Abstract

The size premium and value premium are well documented in academic studies. We contribute to this literature by finding that leverage – as defined by long term debt divided by enterprise value – enhances the average returns of a small-value investment strategy. At the company level, our results indicate that there is a positive interaction between leverage and value. We test a variety of quality and technical factors to develop a theory of what works in leveraged small-value equity investing. We develop a ranking system for creating annual portfolios of leveraged small-value stocks in the United States. This ranking system prioritizes smaller, cheaper and more leveraged stocks that are already paying down debt and exhibit improving asset turnover.

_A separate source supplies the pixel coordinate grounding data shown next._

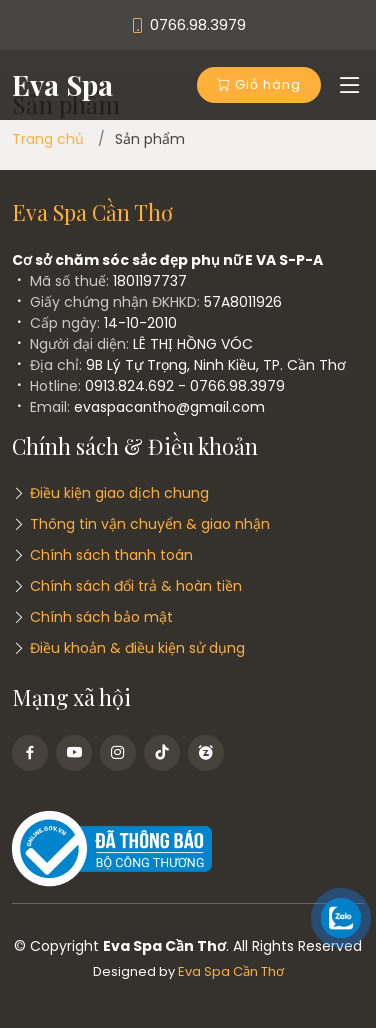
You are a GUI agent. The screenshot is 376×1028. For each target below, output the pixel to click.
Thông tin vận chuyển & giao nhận (150, 524)
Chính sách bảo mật (101, 617)
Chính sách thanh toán (111, 555)
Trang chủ (48, 139)
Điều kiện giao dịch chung (119, 493)
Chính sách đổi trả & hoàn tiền (136, 586)
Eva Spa (62, 84)
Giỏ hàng (259, 84)
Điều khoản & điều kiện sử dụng (137, 648)
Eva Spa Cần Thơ (231, 971)
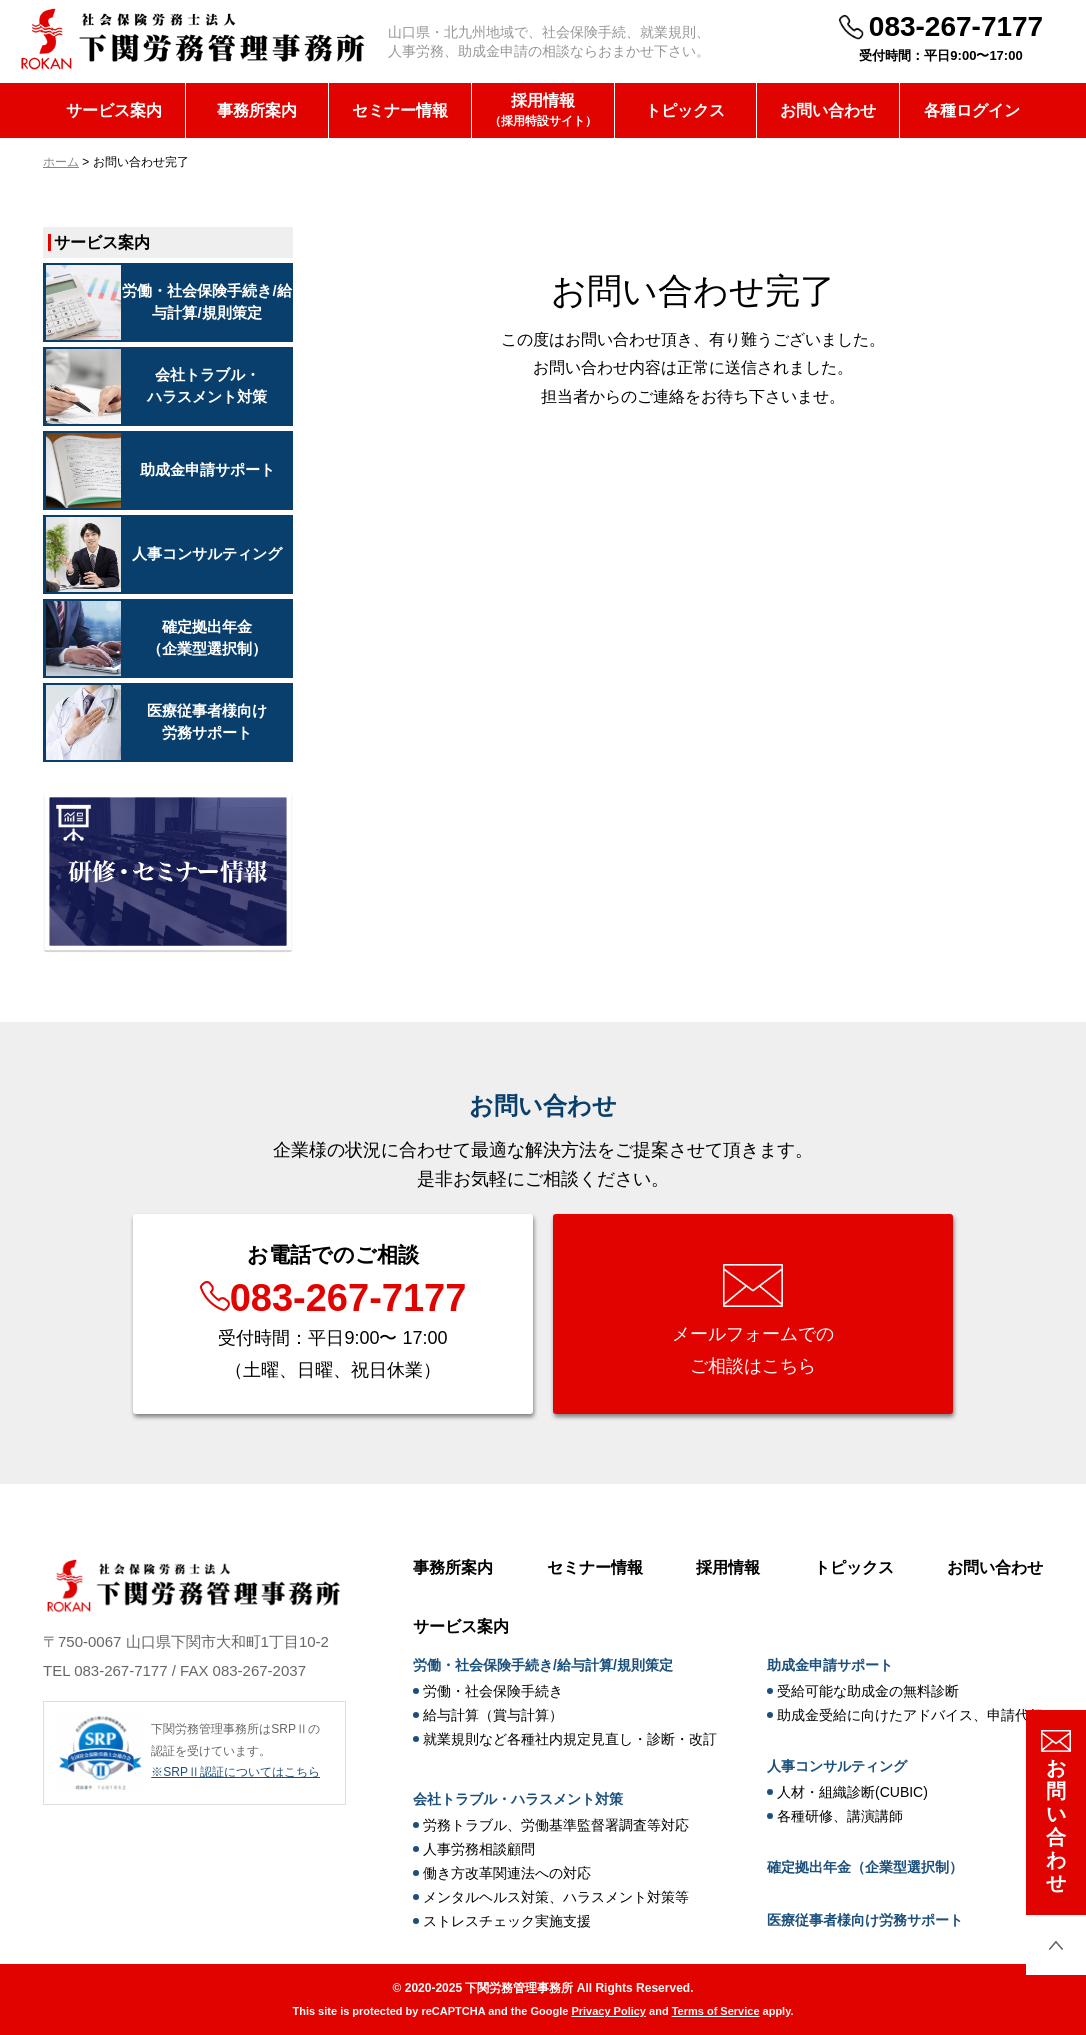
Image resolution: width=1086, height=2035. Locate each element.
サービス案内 (114, 110)
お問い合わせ (828, 110)
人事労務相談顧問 (479, 1849)
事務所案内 (257, 110)
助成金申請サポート (830, 1665)
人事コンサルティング (837, 1766)
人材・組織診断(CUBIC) (852, 1792)
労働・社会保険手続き (493, 1691)
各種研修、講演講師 (840, 1816)
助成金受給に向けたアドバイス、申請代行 (910, 1715)
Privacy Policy (608, 2011)
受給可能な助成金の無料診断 (868, 1691)
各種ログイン (972, 110)
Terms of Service (716, 2011)
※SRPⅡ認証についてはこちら (235, 1772)
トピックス (685, 110)
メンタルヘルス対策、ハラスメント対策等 (556, 1897)
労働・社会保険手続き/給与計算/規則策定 (543, 1665)
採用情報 (543, 111)
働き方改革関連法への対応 (507, 1873)
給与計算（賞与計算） (493, 1715)
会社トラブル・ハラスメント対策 (518, 1799)
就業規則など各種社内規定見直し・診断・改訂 (570, 1739)
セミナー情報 (400, 110)
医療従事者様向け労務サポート (865, 1920)
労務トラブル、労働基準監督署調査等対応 (556, 1825)
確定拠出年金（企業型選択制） (865, 1867)
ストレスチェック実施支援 (507, 1921)
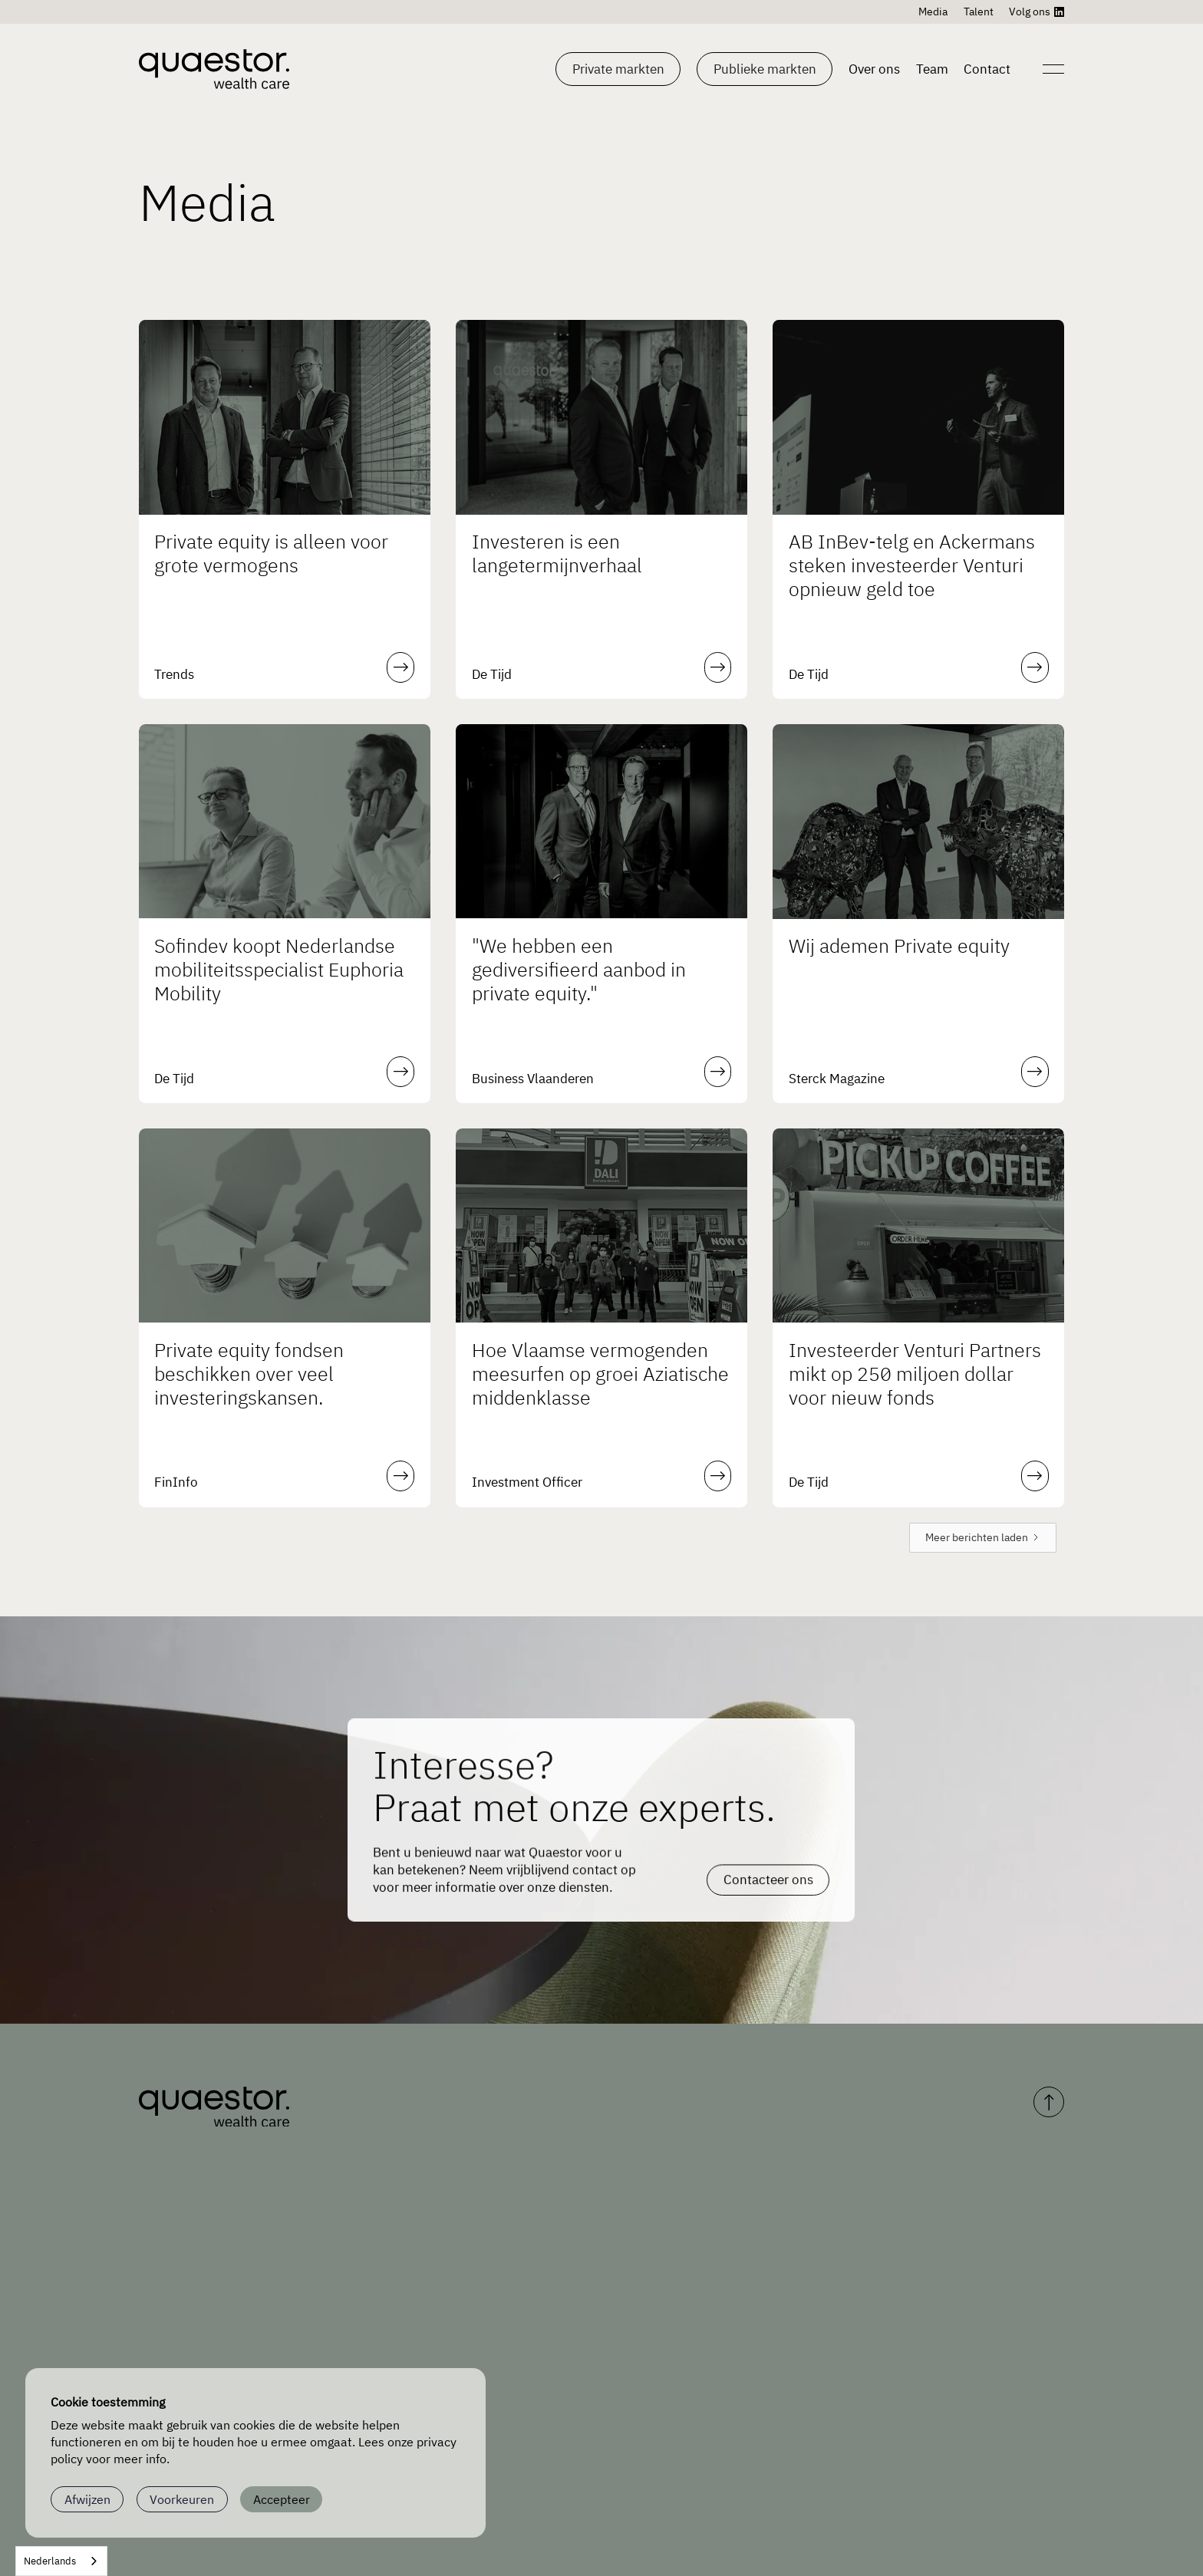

Annual portfolios of the top 25 stocks in this ranking system have a 25.1% average annual return between 1965 and 2013. At a standard deviation of 39.4%, the Sharpe Ratio of these annual portfolio returns is 0.51. These portfolios have a CAPM alpha of 9.6% and a CAPM beta of 1.66. The average risk-adjusted return of these portfolios is 13.1% per year after controlling for the 3 Fama-French factors, momentum, and liquidity. In addition to providing a novel investment strategy, we believe that our findings have implications for the leveraged buyout industry – which follows an analogous investment approach in the private markets – as well as for public market value investors who have traditionally eschewed leverage.